The Department of Transportation (DOT) has denied a bid by Norwegian Air to fly to the U.S. after facing months of scrutiny from labor groups, the aviation industry and lawmakers on both sides of the aisle.
The company applied for a foreign air carrier permit for one of its subsidiaries, Norwegian Air UK, in order to gain access to more airports covered under the U.S. and European Union’s Open Skies agreement.
The low-cost air carrier wanted to conduct scheduled and charter flights to the U.S. from London’s Gatwick Airport, and said it needed more route flexibility in order to offer cheaper transatlantic flights.
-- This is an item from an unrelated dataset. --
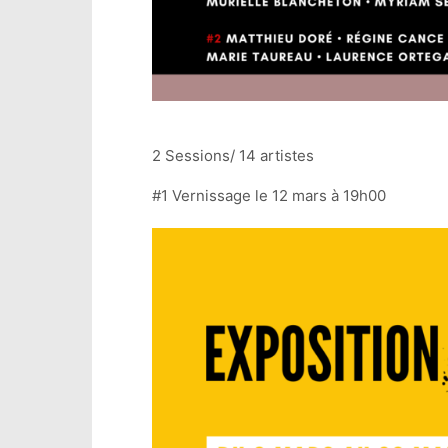
2 Sessions/ 14 artistes
#1 Vernissage le 12 mars à 19h00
The DOT said in its order, posted on Regulations.gov, that it rejected the application because the request raises “novel and complex” issues and that it would not be in the public interest to grant the exemption.
But in April, the agency tentatively approved the air carrier’s application for its other subsidiary, Norwegian Air International, which is based in Ireland.
Critics, who argue the company is attempting to skirt more stringent Norwegian tax and labor laws, are hoping the rejection of Norwegian UK’s permit is a sign that the DOT will not move forward with approving Norwegian Air International’s application.
“The DOT’s decision to deny an exemption for Norwegian UK is particularly important as the department continues to consider the Norwegian Air International (NAI) foreign air carrier permit,” Sara Nelson, president of the Association of Flight Attendants, said in a statement on Thursday.
“Norwegian’s attempts to obtain foreign air carrier permits for different subsidiaries is a purposeful effort to undermine strong labor laws across the world.”
Officials for the air carrier maintain it will not use any Asian-based cabin crew on transatlantic flights, and says it chose to establish itself in Ireland for access to future traffic rights to and from the EU and to secure better aircraft financing rates.